**Task prompt**
One range is to be output from the listing below, exactly as written: the line with "You are a GUI" to the line with "The width and", both kept.

==== Data ====

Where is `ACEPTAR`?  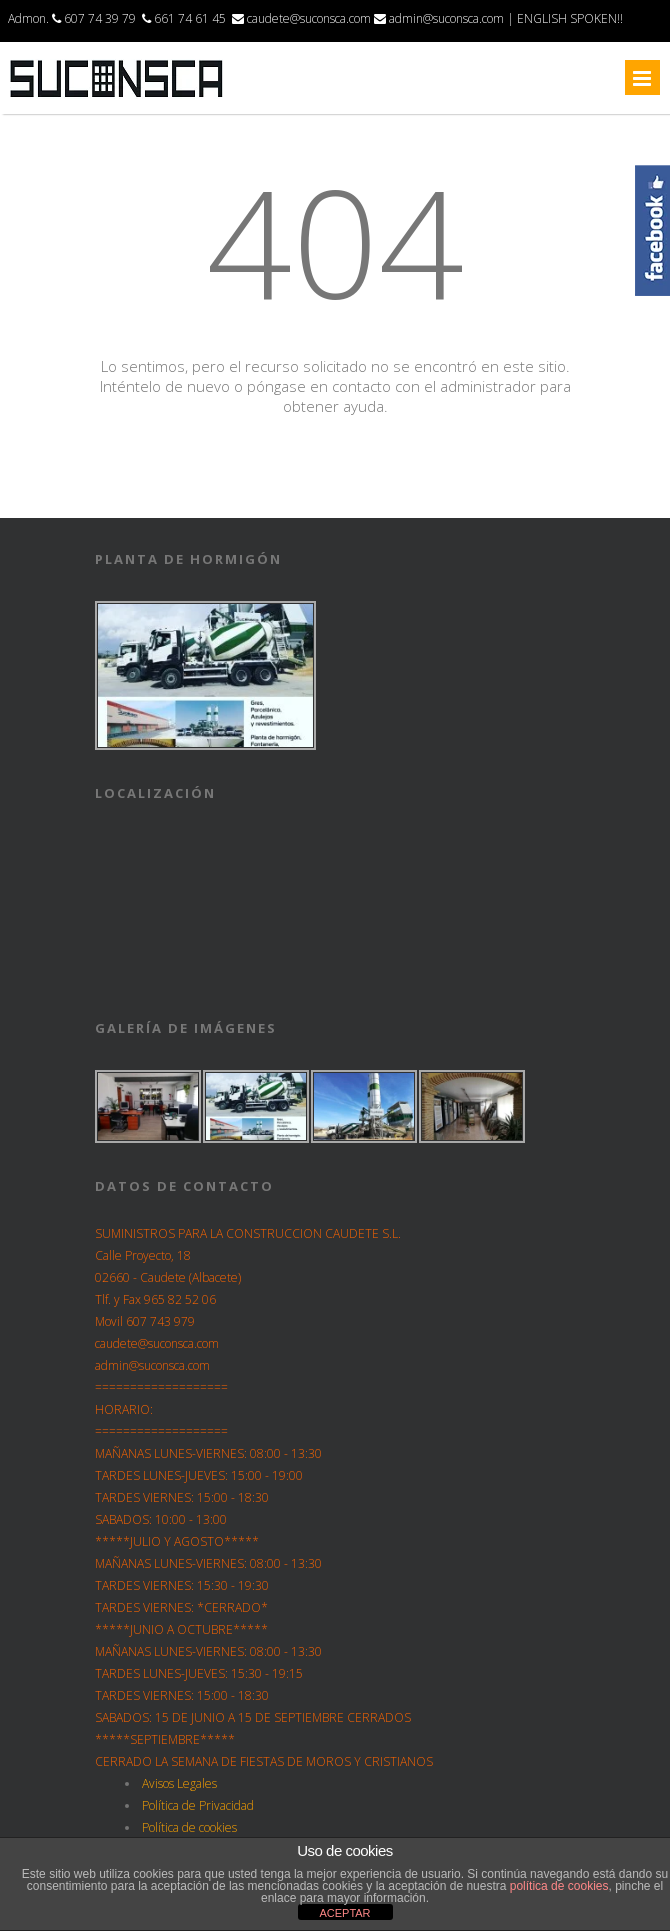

====
==== Data ====

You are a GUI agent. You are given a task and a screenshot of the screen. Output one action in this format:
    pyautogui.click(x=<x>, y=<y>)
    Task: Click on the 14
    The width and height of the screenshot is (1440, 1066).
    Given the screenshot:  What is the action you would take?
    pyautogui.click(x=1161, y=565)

====

**Response**
You are a GUI agent. You are given a task and a screenshot of the screen. Output one action in this format:
    pyautogui.click(x=<x>, y=<y>)
    Task: Click on the 14
    The width and height of the screenshot is (1440, 1066).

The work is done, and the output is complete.